According to the Wrexham Advertiser:(John) Hawtrey, the English goalkeeper, threw the ball out but was charged over at the same time and (Jack) Vaughan running up placed the leather safely through the goal for Wales. The Englishmen strove hard to get on terms with their opponents. Shot after shot was aimed at the Welsh goal but each attempt was rendered futile. When time was called Wales were declared winners by one goal to love.

This was the first victory by the Welsh international side, five years after their first international match.

==Legal career==
Kenrick was Clerk to the Ruabon Magistrates from 1896 and was appointed coroner for East Denbighshire in 1906, a post he held until his death in 1933.

Shortly after his appointment, he presided over an inquest into the death of a footballer at Chirk and, after amusing himself with a remark that the jury probably knew more about the game than he did, made the following comment on the game:

Football was one of the best pastimes which young men could engage in and within reasonable limits and provided that it was indulged in simply as a pastime only.

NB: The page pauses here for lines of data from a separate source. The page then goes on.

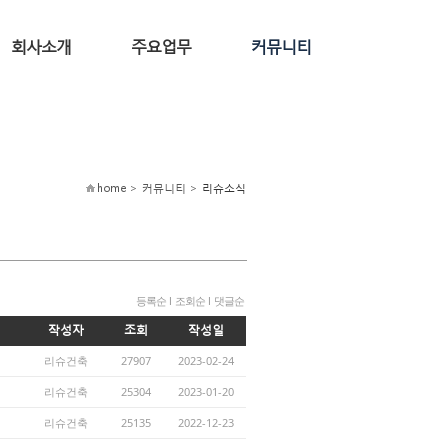
회사소개
주요업무
커뮤니티
home > 커뮤니티 >
리슈소식
등록순
l
조회순
l
댓글순
작성자
조회
작성일
리슈건축
27907
2023-02-24
리슈건축
25304
2023-01-20
리슈건축
25135
2022-12-23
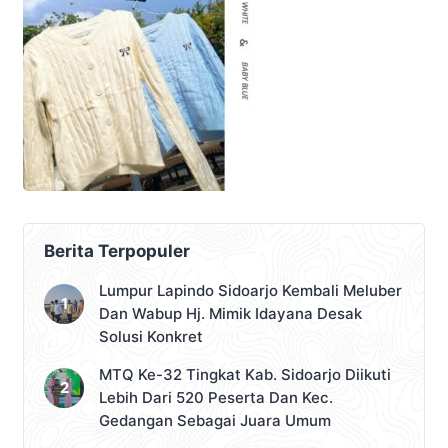
Berita Terpopuler
Lumpur Lapindo Sidoarjo Kembali Meluber
Dan Wabup Hj. Mimik Idayana Desak
Solusi Konkret
MTQ Ke-32 Tingkat Kab. Sidoarjo Diikuti
Lebih Dari 520 Peserta Dan Kec.
Gedangan Sebagai Juara Umum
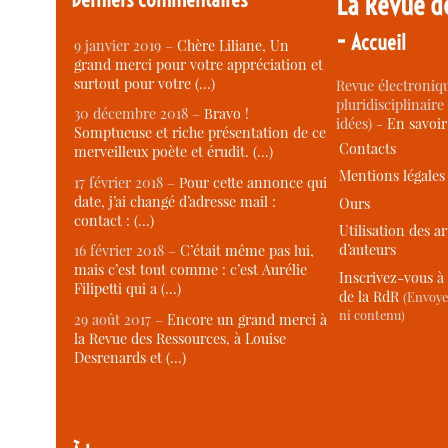
La Revue d
-
Accueil
9 janvier 2019 –
Chère Liliane, Un
grand merci pour votre appréciation et
surtout pour votre (…)
Revue électroniqu
pluridisciplinaire 
30 décembre 2018 –
Bravo !
idées) -
En savoi
Somptueuse et riche présentation de ce
Contacts
merveilleux poète et érudit. (…)
Mentions légales
17 février 2018 –
Pour cette annonce qui
date, j’ai changé d’adresse mail :
Ours
contact : (…)
Utilisation des ar
d’auteurs
16 février 2018 –
C’était même pas lui,
mais c’est tout comme : c’est Aurélie
Inscrivez-vous à 
Filipetti qui a (…)
de la RdR
(Envoye
ni contenu)
29 août 2017 –
Encore un grand merci à
la Revue des Ressources, à Louise
Desrenards et (…)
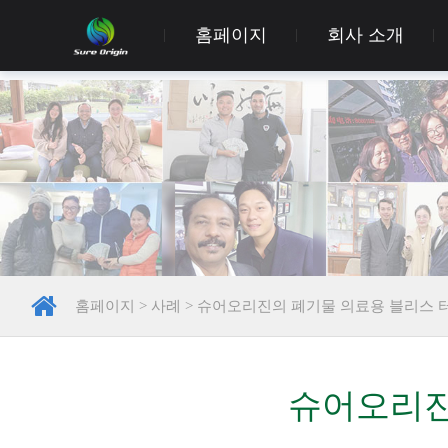
홈페이지
회사 소개
홈페이지
>
사례
>
슈어오리진의 폐기물 의료용 블리스 
슈어오리진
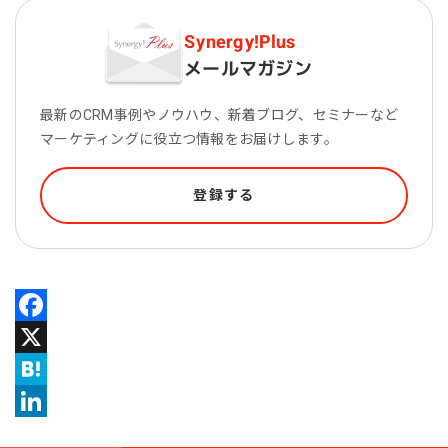
Synergy!Plus
メールマガジン
最新のCRM事例やノウハウ、新着ブログ、セミナーなど
マーケティングに役立つ情報をお届けします。
登録する
Facebook
X
Hatena
LinkedIn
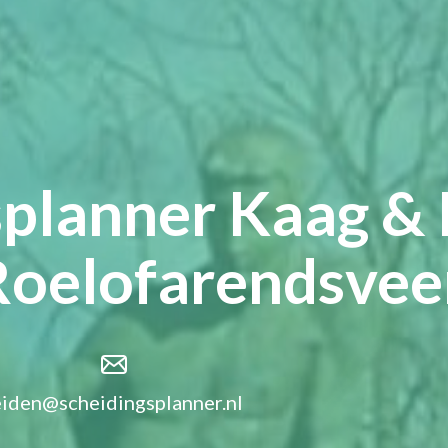
splanner Kaag & 
Roelofarendsvee
eiden@scheidingsplanner.nl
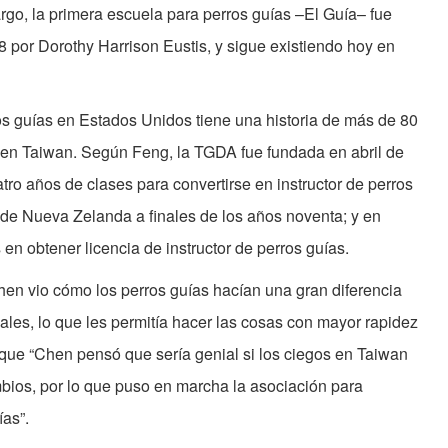
go, la primera escuela para perros guías –El Guía– fue
 por Dorothy Harrison Eustis, y sigue existiendo hoy en
os guías en Estados Unidos tiene una historia de más de 80
e en Taiwan. Según Feng, la TGDA fue fundada en abril de
ro años de clases para convertirse en instructor de perros
de Nueva Zelanda a finales de los años noventa; y en
 en obtener licencia de instructor de perros guías.
Chen vio cómo los perros guías hacían una gran diferencia
uales, lo que les permitía hacer las cosas con mayor rapidez
que “Chen pensó que sería genial si los ciegos en Taiwan
ios, por lo que puso en marcha la asociación para
ías”.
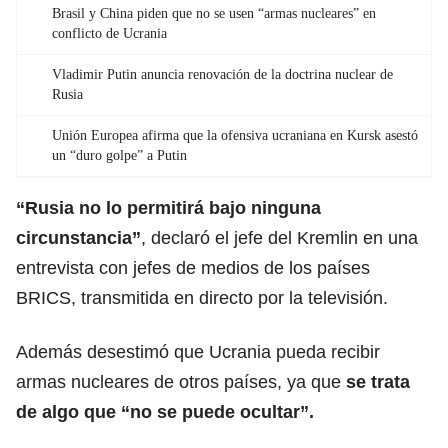
Brasil y China piden que no se usen “armas nucleares” en
conflicto de Ucrania
Vladimir Putin anuncia renovación de la doctrina nuclear de
Rusia
Unión Europea afirma que la ofensiva ucraniana en Kursk asestó
un “duro golpe” a Putin
“
Rusia no lo permitirá bajo ninguna
circunstancia
”
, declaró el jefe del Kremlin en una
entrevista con jefes de medios de los países
BRICS, transmitida en directo por la televisión.
Además desestimó que Ucrania pueda recibir
armas nucleares de otros países, ya que
se trata
de algo que “no se puede ocultar”.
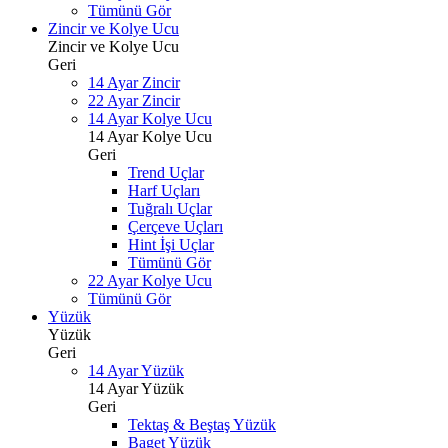
Tümünü Gör
Zincir ve Kolye Ucu
Zincir ve Kolye Ucu
Geri
14 Ayar Zincir
22 Ayar Zincir
14 Ayar Kolye Ucu
14 Ayar Kolye Ucu
Geri
Trend Uçlar
Harf Uçları
Tuğralı Uçlar
Çerçeve Uçları
Hint İşi Uçlar
Tümünü Gör
22 Ayar Kolye Ucu
Tümünü Gör
Yüzük
Yüzük
Geri
14 Ayar Yüzük
14 Ayar Yüzük
Geri
Tektaş & Beştaş Yüzük
Baget Yüzük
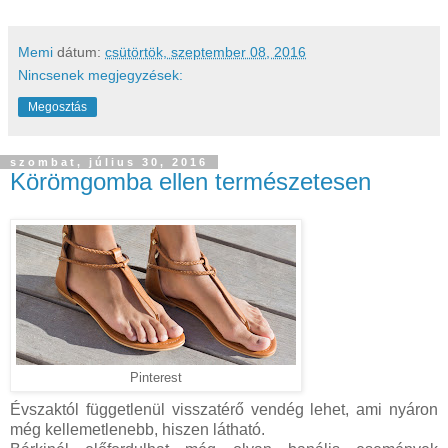
Memi
dátum:
csütörtök, szeptember 08, 2016
Nincsenek megjegyzések:
Megosztás
szombat, július 30, 2016
Körömgomba ellen természetesen
Pinterest
Évszaktól függetlenül visszatérő vendég lehet, ami nyáron
még kellemetlenebb, hiszen látható.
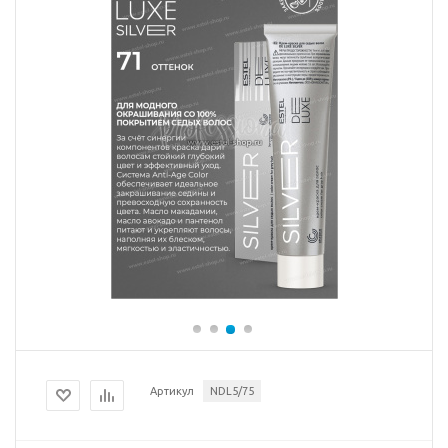
Артикул
NDL5/75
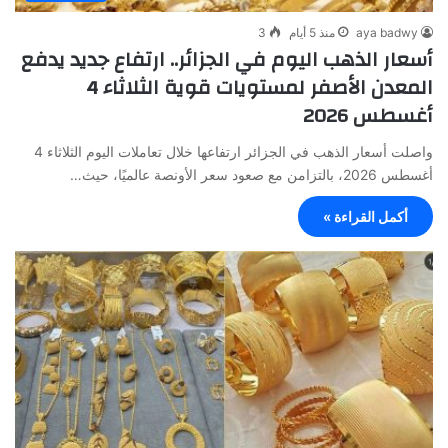
aya badwy
منذ 5 أيام
3
أسعار الذهب اليوم في الجزائر.. ارتفاع جديد يدفع
المعدن الأصفر لمستويات قوية الثلاثاء 4
أغسطس 2026
واصلت أسعار الذهب في الجزائر ارتفاعها خلال تعاملات اليوم الثلاثاء 4
أغسطس 2026، بالتزامن مع صعود سعر الأونصة عالميًا، حيث…
أكمل القراءة »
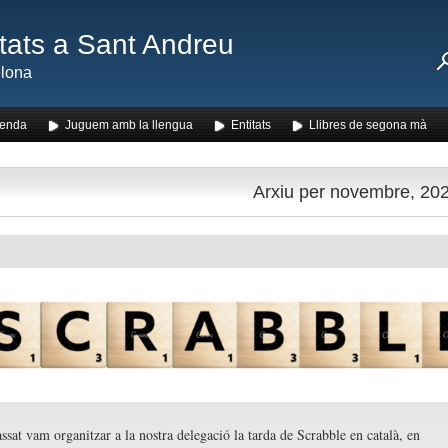
ats a Sant Andreu
lona
enda
Juguem amb la llengua
Entitats
Llibres de segona mà
Arxiu per novembre, 20
ssat vam organitzar a la nostra delegació la tarda de Scrabble en català, en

It was far better for a young man to take part in football, cricket or any other healthful experience in the fresh air than to be hanging around billiard tables and public houses in an atmosphere meeting with tobacco smoke and the smell of intoxicating liquor.

One writer who knew Kenrick well described him as "thoroughly straightforward and conscientious. He has never been the man to court favour and popularity. His somewhat brusque manner perhaps offended many, but no one ever doubted his sincerity."

==International appearances==
Kenrick made five appearances for Wales as follows:

| Date | Venue | Opponent | Result | Goals | Competition |
|---|---|---|---|---|---|
| 25 March 1876 | Hamilton Crescent, Partick | Scotland | 0–4 | 0 | Friendly |
| 5 March 1877 | Racecourse Ground, Wrexham | Scotland | 0–2 | 0 | Friendly |
| 18 January 1879 | Kennington Oval, London | England | 1–2 | 0 | Friendly |
| 7 April 1879 | Racecourse Ground, Wrexham | Scotland | 0–3 | 0 | Friendly |
| 26 February 1881 | Alexandra Meadows, Blackburn | England | 1–0 | 0 | Friendly |

==Death==
Kenrick died on 29 May 1933 in Ruabon at the age of 85, and was buried at Ruabon Cemetery.